April 8, 2008 -- In an apparent reversal of policy, the Justice Department will send an official to answer questions before Congress on the investigation and prosecution of alleged sex crimes in Iraq and Afghanistan.
Last December, the department declined to send an official to testify before the House Judiciary Committee hearing on law enforcement efforts to protect U.S. contractors in Iraq.
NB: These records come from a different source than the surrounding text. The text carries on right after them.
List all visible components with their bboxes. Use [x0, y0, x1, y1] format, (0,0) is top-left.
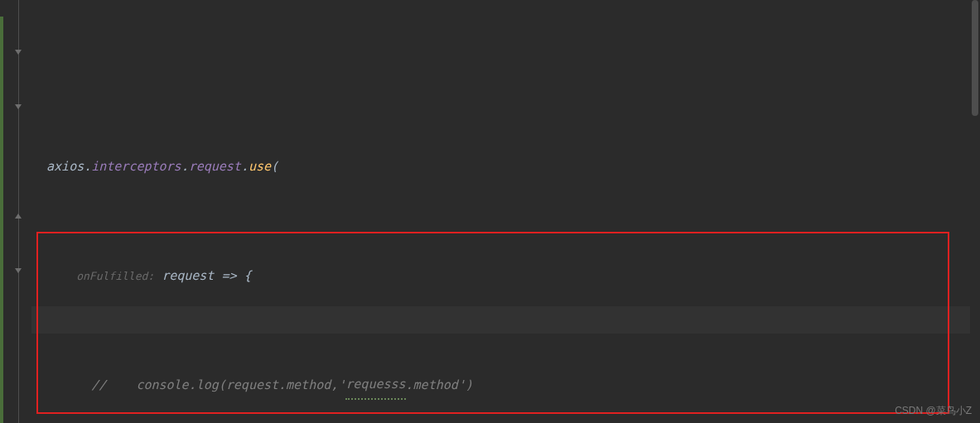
code-line[interactable]: onFulfilled: request => {	[31, 262, 980, 290]
token-punct: => {	[214, 262, 251, 290]
token-param: request	[162, 262, 214, 290]
fold-toggle-icon[interactable]	[13, 266, 23, 276]
watermark: CSDN @菜鸟小Z	[895, 404, 972, 418]
fold-toggle-icon[interactable]	[13, 211, 23, 221]
code-line[interactable]: // console.log(request.method,'requesss.…	[31, 372, 980, 399]
current-line-highlight	[31, 306, 980, 334]
token-property: request	[189, 153, 241, 180]
scrollbar-thumb[interactable]	[972, 0, 978, 116]
fold-toggle-icon[interactable]	[13, 102, 23, 112]
gutter	[0, 0, 31, 423]
vertical-scrollbar[interactable]	[970, 0, 980, 423]
inlay-hint: onFulfilled:	[76, 262, 154, 290]
token-punct: (	[271, 153, 278, 180]
code-line[interactable]: axios.interceptors.request.use(	[31, 153, 980, 180]
fold-toggle-icon[interactable]	[13, 47, 23, 57]
code-area[interactable]: axios.interceptors.request.use( onFulfil…	[31, 0, 980, 423]
token-method: use	[249, 153, 271, 180]
token-comment: requesss	[345, 371, 405, 400]
code-editor[interactable]: axios.interceptors.request.use( onFulfil…	[0, 0, 980, 423]
token-comment: // console.log(request.method,'	[91, 372, 345, 399]
token-identifier: axios	[46, 153, 84, 180]
token-property: interceptors	[91, 153, 181, 180]
token-comment: .method')	[406, 372, 473, 399]
vcs-change-marker	[0, 17, 3, 423]
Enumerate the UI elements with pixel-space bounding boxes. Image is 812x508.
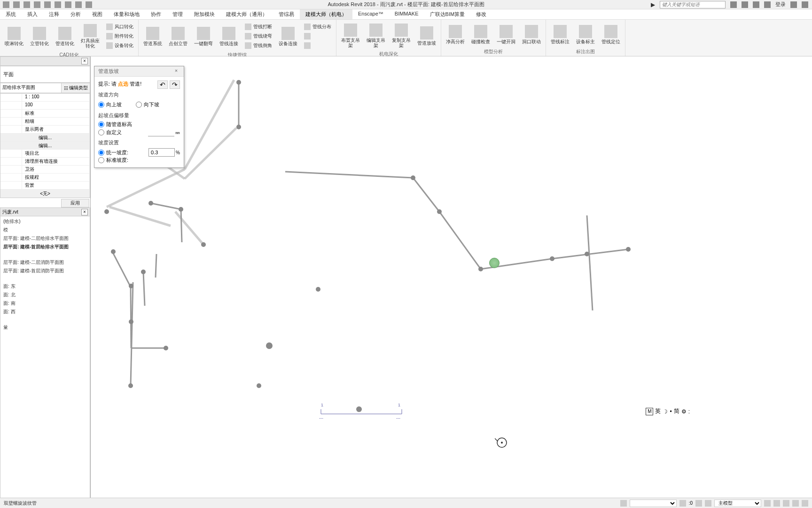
ribbon-button[interactable]: 一键开洞 [494,23,518,46]
status-icon[interactable] [802,500,808,507]
ribbon-tab[interactable]: 管理 [167,9,188,19]
tree-item[interactable]: 面: 北 [1,291,89,299]
selection-dropdown[interactable] [630,500,677,507]
ribbon-tab[interactable]: 分析 [65,9,86,19]
ribbon-button[interactable]: 编辑支吊架 [364,22,388,50]
tree-item[interactable]: 面: 东 [1,282,89,291]
property-row[interactable]: 项目北 [0,150,90,158]
ribbon-tab[interactable]: 注释 [43,9,65,19]
ribbon-button[interactable]: 立管转化 [27,25,52,48]
view-type-selector[interactable]: 平面 [0,66,90,83]
tree-item[interactable]: (给排水) [1,217,89,226]
ribbon-small-button[interactable]: 管线打断 [243,23,274,31]
ribbon-tab[interactable]: 修改 [470,9,492,19]
tree-item[interactable]: 层平面: 建模-二层给排水平面图 [1,234,89,243]
model-dropdown[interactable]: 主模型 [714,500,761,507]
ribbon-button[interactable]: 灯具插座转化 [78,22,102,50]
ribbon-button[interactable]: 设备连接 [276,25,300,48]
ime-indicator[interactable]: M 英 ☽ • 简 ⚙ : [646,407,690,415]
ribbon-button[interactable]: 复制支吊架 [389,22,414,50]
ribbon-tab[interactable]: 建模大师（通用） [220,9,273,19]
ribbon-tab[interactable]: 系统 [0,9,22,19]
ribbon-button[interactable]: 净高分析 [443,23,468,46]
property-row[interactable]: 精细 [0,118,90,126]
person-icon[interactable] [764,1,771,8]
ribbon-button[interactable]: 喷淋转化 [2,25,26,48]
ribbon-tab[interactable]: 广联达BIM算量 [424,9,471,19]
close-icon[interactable]: × [81,58,88,64]
ime-simp[interactable]: 简 [674,407,679,415]
ribbon-button[interactable]: 布置支吊架 [338,22,363,50]
ribbon-tab[interactable]: BIMMAKE [389,9,424,19]
ribbon-tab[interactable]: 视图 [86,9,108,19]
property-row[interactable]: 清理所有墙连接 [0,158,90,166]
qat-icon[interactable] [13,1,20,8]
status-icon[interactable] [792,500,799,507]
compass-icon[interactable] [495,436,509,450]
radio-down[interactable]: 向下坡 [136,101,159,108]
status-icon[interactable] [705,500,711,507]
ribbon-button[interactable]: 点创立管 [166,25,190,48]
ribbon-small-button[interactable]: 风口转化 [104,23,135,31]
tree-item[interactable]: 层平面: 建模-首层给排水平面图 [1,243,89,251]
tree-item[interactable]: 层平面: 建模-首层消防平面图 [1,267,89,275]
ribbon-button[interactable]: 碰撞检查 [468,23,493,46]
qat-icon[interactable] [3,1,9,8]
search-input[interactable] [660,1,726,8]
property-row[interactable]: 100 [0,102,90,110]
qat-icon[interactable] [44,1,51,8]
ribbon-button[interactable]: 洞口联动 [519,23,544,46]
prev-button[interactable]: ↶ [157,80,168,89]
status-icon[interactable] [783,500,789,507]
ribbon-small-button[interactable]: 附件转化 [104,32,135,40]
ribbon-button[interactable]: 管道系统 [141,25,165,48]
ribbon-small-button[interactable]: 管线分布 [302,23,333,31]
ribbon-tab[interactable]: 协作 [145,9,167,19]
ribbon-small-button[interactable]: 设备转化 [104,41,135,50]
edit-button[interactable]: 编辑... [0,142,90,150]
qat-icon[interactable] [23,1,30,8]
next-button[interactable]: ↷ [170,80,180,89]
status-icon[interactable] [695,500,702,507]
ime-gear-icon[interactable]: ⚙ [681,408,687,415]
status-icon[interactable] [679,500,686,507]
tree-item[interactable] [1,316,89,323]
ime-mode[interactable]: M [646,408,653,415]
tree-item[interactable] [1,251,89,258]
property-row[interactable]: 卫浴 [0,166,90,174]
ribbon-button[interactable]: 一键翻弯 [191,25,216,48]
radio-standard[interactable]: 标准坡度: [98,157,180,164]
tree-item[interactable]: 面: 南 [1,299,89,308]
type-dropdown[interactable]: 层给排水平面图 [0,83,62,93]
property-row[interactable]: 1 : 100 [0,94,90,102]
ribbon-button[interactable]: 管线定位 [599,23,623,46]
qat-icon[interactable] [65,1,71,8]
close-icon[interactable]: × [172,68,180,75]
star-icon[interactable] [753,1,759,8]
close-icon[interactable]: × [81,209,88,215]
help-icon[interactable] [802,1,808,8]
search-icon[interactable] [730,1,737,8]
ribbon-button[interactable]: 管线连接 [217,25,241,48]
ribbon-tab[interactable]: 管综易 [273,9,300,19]
tree-item[interactable]: 面: 西 [1,308,89,316]
custom-offset-input[interactable] [148,128,174,136]
ribbon-button[interactable]: 设备标主 [573,23,598,46]
property-row[interactable]: 标准 [0,110,90,118]
radio-unified[interactable]: 统一坡度: % [98,148,180,157]
status-icon[interactable] [620,500,627,507]
qat-icon[interactable] [55,1,61,8]
ribbon-tab[interactable]: Enscape™ [352,9,389,19]
ribbon-button[interactable]: 管道转化 [53,25,77,48]
ribbon-tab[interactable]: 建模大师（机电） [300,9,352,19]
radio-follow-pipe[interactable]: 随管道标高 [98,121,180,128]
qat-icon[interactable] [86,1,92,8]
ribbon-tab[interactable]: 附加模块 [188,9,220,19]
property-row[interactable]: 按规程 [0,174,90,182]
edit-button[interactable]: 编辑... [0,134,90,142]
radio-custom[interactable]: 自定义 ㎜ [98,128,180,136]
ribbon-small-button[interactable]: 管线倒角 [243,41,274,50]
property-row[interactable]: 显示两者 [0,126,90,134]
tree-item[interactable]: 层平面: 建模-二层消防平面图 [1,258,89,267]
status-icon[interactable] [764,500,771,507]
The hearing featured testimony by Jamie Leigh Jones, a young Texan woman who says she was gang-raped while working for government contractor KBR in Iraq.
In January, several lawmakers pounded the Justice Department for flatly refusing to answer their questions about how sexual assault cases in Iraq involving U.S. citizens are handled. "We still have heard nothing from your office," complained several Democratic senators, including presidential hopeful Barack Obama, D-Ill.
Since the January hearing, the attorney general has met with Chairman John Conyers on the MEJA, or Military Extraterritorial Jurisdiction Act, process, and the department has provided the House Judiciary Committee with additional information, a Justice spokesman said.
Now, congressional sources say the Justice Department has agreed to send a representative to a Senate hearing Wednesday entitled, "Closing Legal Loopholes: Justice for Americans Sexually Assaulted in Iraq and Afghanistan."
Sigal Mandelker, a senior appointee in the criminal division, is slated to appear before the Foreign Relations Committee, the Justice Department confirmed. Justice spokesman Erik Ablin said Mandelker was appearing for this hearing because the department had "received assurances" that it will not be questioned about any pending matters. The House hearing, he said, "concerned a pending matter that was under investigation."
Congressional sources, however, said two alleged rape victims, both former KBR employees who worked for the firm in Iraq, will be testifying about their experiences. One, the subject of a recent article, claims she was raped as recently as January.
To date, no one has been prosecuted for sexually assaulting a U.S. civilian in Iraq, according to the office of Sen. Bill Nelson, D-Fla., committee chairman. "This is another dirty little secret in Iraq no one wants to talk about," said Nelson in a statement.